*What is being asked*. Reply with one number, the count of lines below that contain the string "você".

▼▼▼

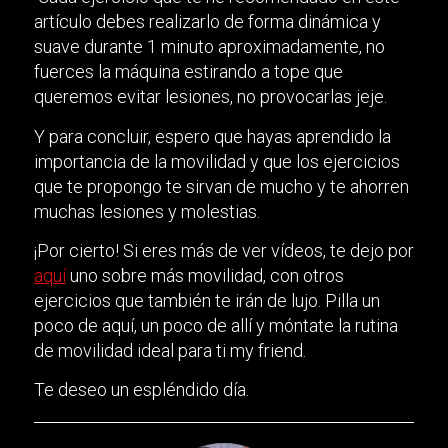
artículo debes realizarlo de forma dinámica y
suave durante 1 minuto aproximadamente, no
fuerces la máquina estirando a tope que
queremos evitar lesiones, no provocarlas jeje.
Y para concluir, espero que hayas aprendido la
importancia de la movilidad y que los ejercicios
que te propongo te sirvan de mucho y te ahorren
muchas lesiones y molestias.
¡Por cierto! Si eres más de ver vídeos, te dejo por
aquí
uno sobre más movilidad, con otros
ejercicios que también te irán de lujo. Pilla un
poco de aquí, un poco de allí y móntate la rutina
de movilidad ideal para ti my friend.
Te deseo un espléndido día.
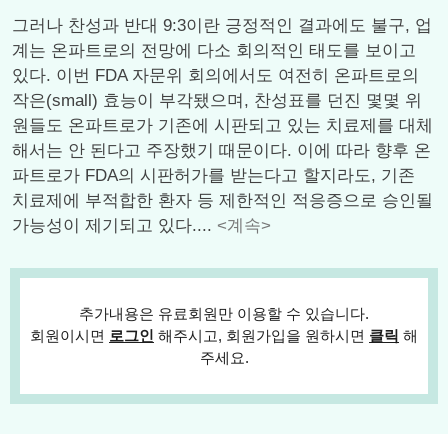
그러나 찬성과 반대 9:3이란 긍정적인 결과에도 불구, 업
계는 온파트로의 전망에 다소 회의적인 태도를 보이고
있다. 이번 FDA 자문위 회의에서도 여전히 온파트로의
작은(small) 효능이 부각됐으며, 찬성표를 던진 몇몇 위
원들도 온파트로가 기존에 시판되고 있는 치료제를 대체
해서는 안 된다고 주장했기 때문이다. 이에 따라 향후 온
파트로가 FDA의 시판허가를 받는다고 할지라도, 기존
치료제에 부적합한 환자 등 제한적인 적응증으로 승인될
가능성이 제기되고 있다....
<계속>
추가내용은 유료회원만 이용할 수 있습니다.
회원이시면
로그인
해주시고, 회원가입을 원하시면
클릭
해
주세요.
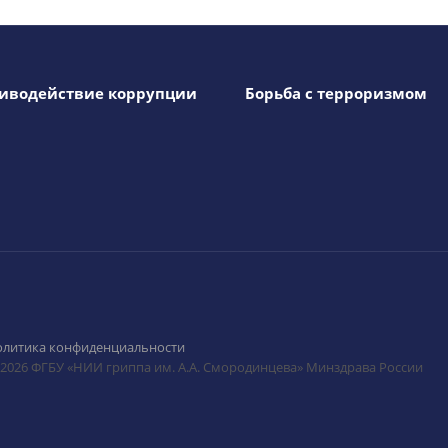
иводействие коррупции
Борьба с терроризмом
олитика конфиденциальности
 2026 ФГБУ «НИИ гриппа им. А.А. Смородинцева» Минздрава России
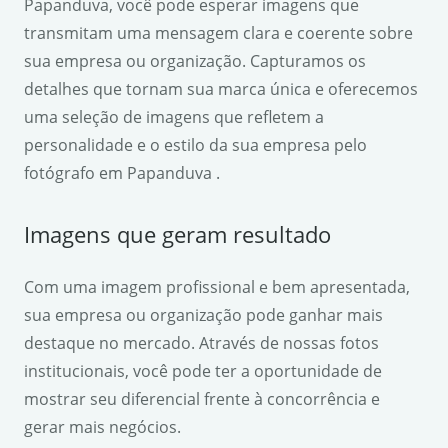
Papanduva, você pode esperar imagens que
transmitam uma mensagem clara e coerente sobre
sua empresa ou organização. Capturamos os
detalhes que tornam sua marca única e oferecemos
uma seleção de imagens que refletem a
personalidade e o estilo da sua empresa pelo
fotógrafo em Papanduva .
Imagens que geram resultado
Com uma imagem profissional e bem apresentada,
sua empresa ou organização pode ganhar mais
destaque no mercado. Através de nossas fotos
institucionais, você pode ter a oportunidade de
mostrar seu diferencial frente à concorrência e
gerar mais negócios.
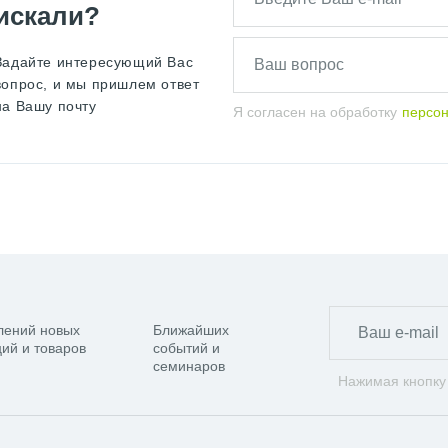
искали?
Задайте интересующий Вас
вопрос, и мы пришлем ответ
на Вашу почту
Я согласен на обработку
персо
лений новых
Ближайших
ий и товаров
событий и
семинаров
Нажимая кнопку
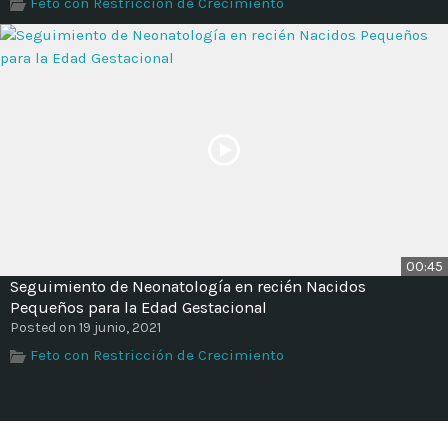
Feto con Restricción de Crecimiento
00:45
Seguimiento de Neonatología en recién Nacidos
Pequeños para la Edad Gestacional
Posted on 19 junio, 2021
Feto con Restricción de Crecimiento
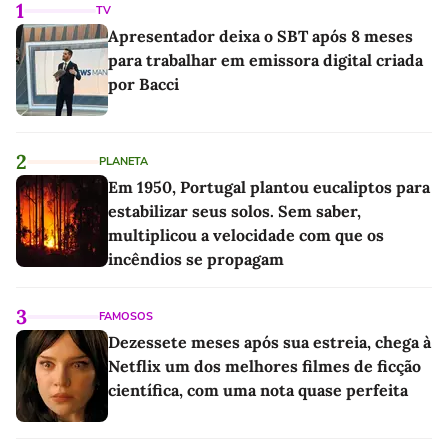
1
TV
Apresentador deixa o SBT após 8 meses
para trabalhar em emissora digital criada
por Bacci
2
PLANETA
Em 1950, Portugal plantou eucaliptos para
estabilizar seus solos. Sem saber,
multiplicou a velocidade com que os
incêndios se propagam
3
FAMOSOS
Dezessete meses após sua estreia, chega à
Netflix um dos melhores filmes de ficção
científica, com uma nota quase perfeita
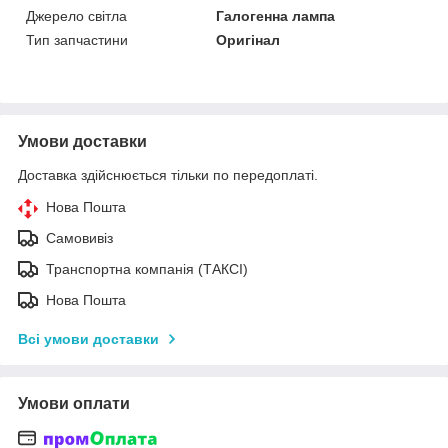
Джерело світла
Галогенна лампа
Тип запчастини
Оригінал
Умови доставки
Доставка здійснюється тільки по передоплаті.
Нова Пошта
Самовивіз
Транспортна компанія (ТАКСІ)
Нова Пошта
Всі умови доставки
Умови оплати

▲▲▲

*Result of the exercise*. 2